The mobile station has a channel estimator based the Kalman filter, d. H. it becomes a filter of a certain order used a good replica of the represents non-frequency selective channel. In this way, the base station use a burst in which more resources to transfer of the information symbols are provided. The The pilot symbols are transmitted in this optimized burst for example in a ratio of 1/10.

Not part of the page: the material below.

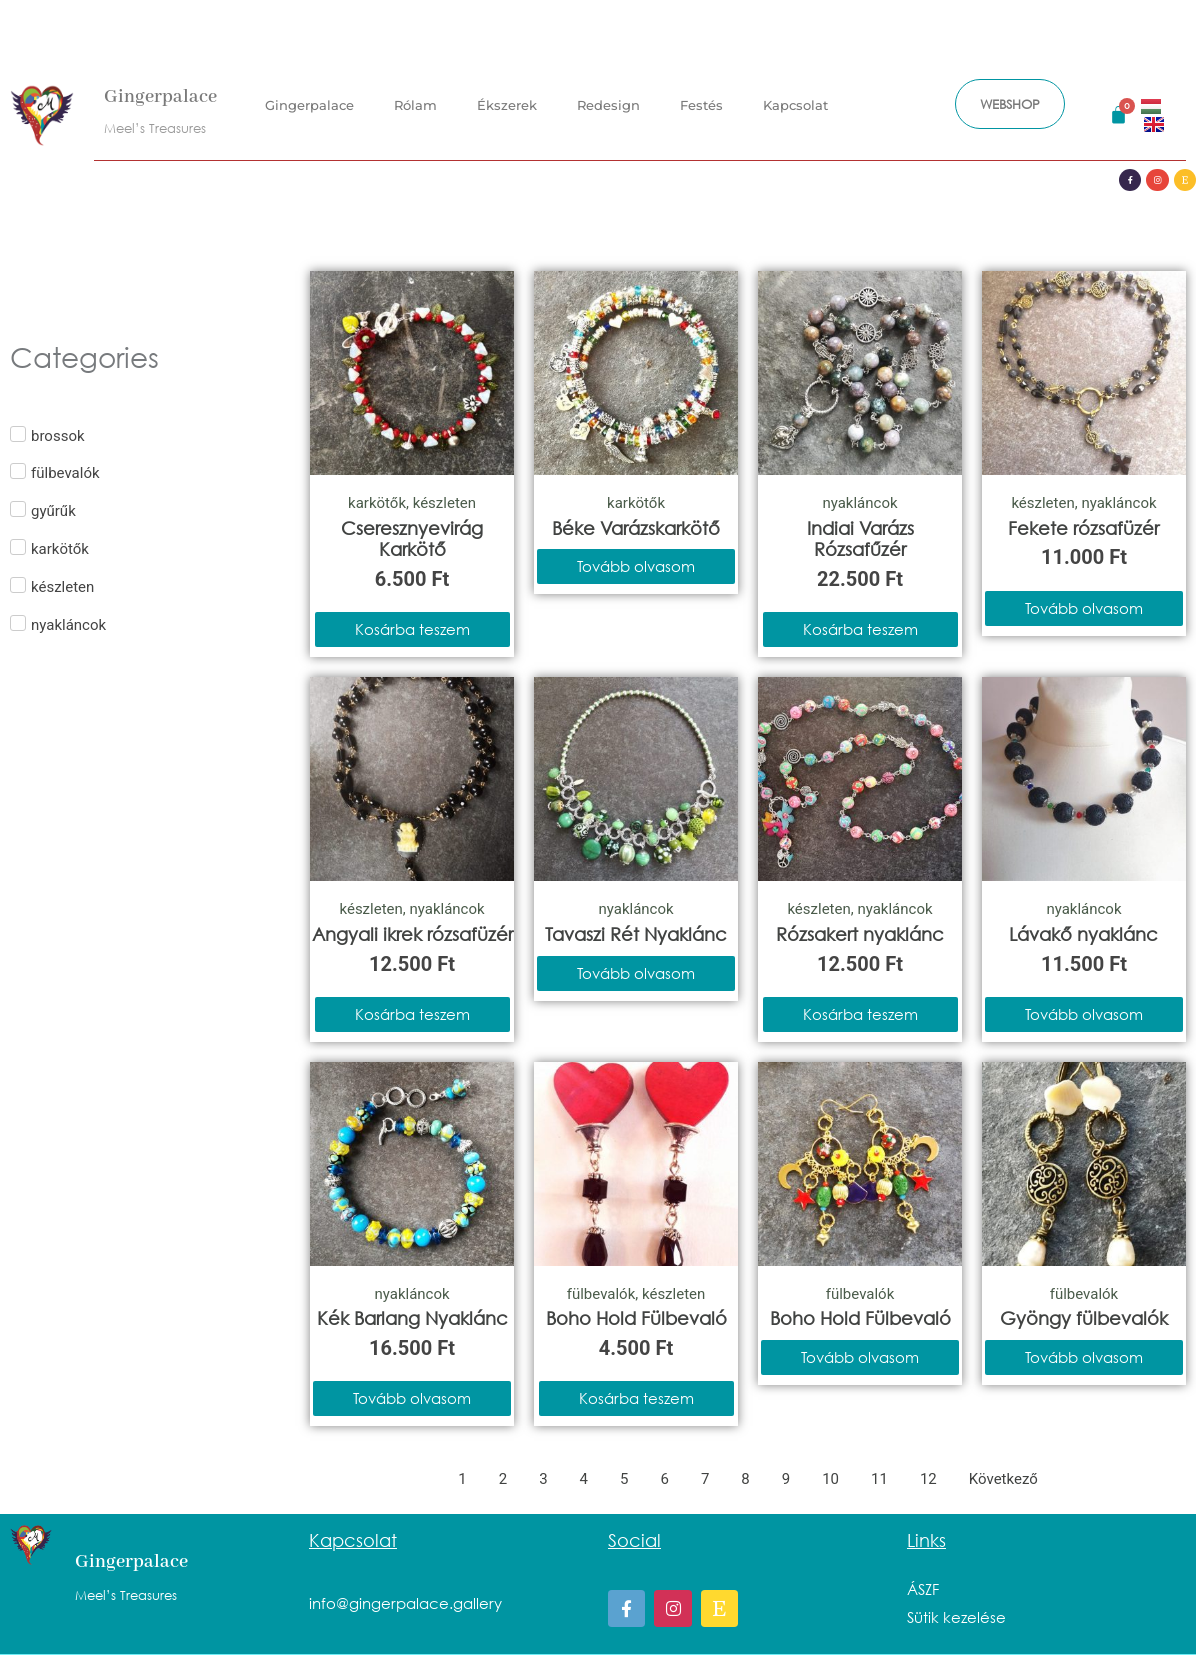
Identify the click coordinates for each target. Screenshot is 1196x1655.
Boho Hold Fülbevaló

First, a channel estimation takes place in the time slot, in to which the pilot symbol is sent. The valued Channel coefficient is used as the starting value for the subsequent one Kalman filter uses a channel estimate based on the unknown information symbols is performed. The each current estimate results from the current reception symbol and the previous estimate. Whenever a time slot is received in which the pilot symbol is sent an update of the start value for the adaptive channel estimation instead of.

At the same time, the mobile station measures that in itself SIR and sends this value as channel status information a return channel to the base station. This reacts accordingly, by lowering the SIR below a certain threshold in the subsequent data transfers sends more pilot symbols in the burst, for example in Ratio from 1/10 to 1/9 etc. to get a reliable again To ensure data detection. On the other hand, the Base station the number of pilot symbols to be transmitted in the Burst as long as the SIR is above the defined threshold remains, for example in a ratio of 1/10 to 1/11 etc.

As already indicated, the above-mentioned method can also be carried out in the uplink direction. Abbreviations BER: Bit Error Rate
GSM: Global System for Mobile Communications
Mbps: Mega bits per second
MLSE: Maximum Likelihood Sequence Estimation
OFDM: Orthogonal Frequency Division Multiplexing
QoS: Quality of Service
SIR: Signal to Interference Ratio
TDD: Time Division Duplex
UMTS: Universal Mobile Telecommunications System

Claims (16)

1. Method for estimating a radio channel characterized by
Measuring a state variable of the radio channel to obtain a state value and
Adapting a number and / or time sequence of pilot symbols that are sent to estimate the radio channel to the state value. 2. The method of claim 1, wherein the state variable Signal-to-interference ratio is. 3. The method according to claim 1 or 2, wherein the number of Pilot symbols in a burst is varied. 4. The method according to any one of claims 1 to 3, wherein the State variable measured in a receiver and one Transmitter for estimation is transmitted. 5. The method according to any one of claims 1 to 4, wherein the Data transmission system is an OFDM system. 6. The method according to any one of claims 1 to 5, wherein the Radio channel is a mobile radio channel and in particular a frequency-selective mobile radio channel. 7. The method according to any one of claims 1 to 6, wherein the Estimates for each subcarrier are made independently. 8. The method according to any one of claims 1 to 7, wherein the Estimate by estimating using recursive Filtering, especially Kalman filtering, is added. 9. Device for estimating a radio channel with
a transmitting device for transmitting pilot symbols in a data signal
marked by
a measuring and / or receiving device for measuring or receiving a state value of a state variable of the radio channel, the number and / or time sequence of the pilot symbols being adaptable to the state value by the transmitting device. 10. The apparatus of claim 9, wherein the state variable is a signal-to-interference ratio. 11. The apparatus of claim 9 or 10, wherein a number of pilot symbols can be varied in one burst. 12. The device according to one of claims 9 to 11, wherein estimating for each of several subcarriers can be carried out independently. 13. Device according to one of claims 9 to 12 furthermore a filter device for recursive Filter as a supplementary estimate, in particular by Kalman filter. 14. Radio transmission system with a device for Estimating a radio channel according to any one of claims 9 to 13, which is especially designed as an OFDM system. 15. A radio transmission system according to claim 14, wherein the Radio channel is a mobile radio channel and in particular a frequency-selective mobile radio channel. 16. Radio transmission system according to claim 14 or 15 with
a receiver in which the state value can be measured, and
a transmitter to which the status value for estimating the radio channel can be transmitted.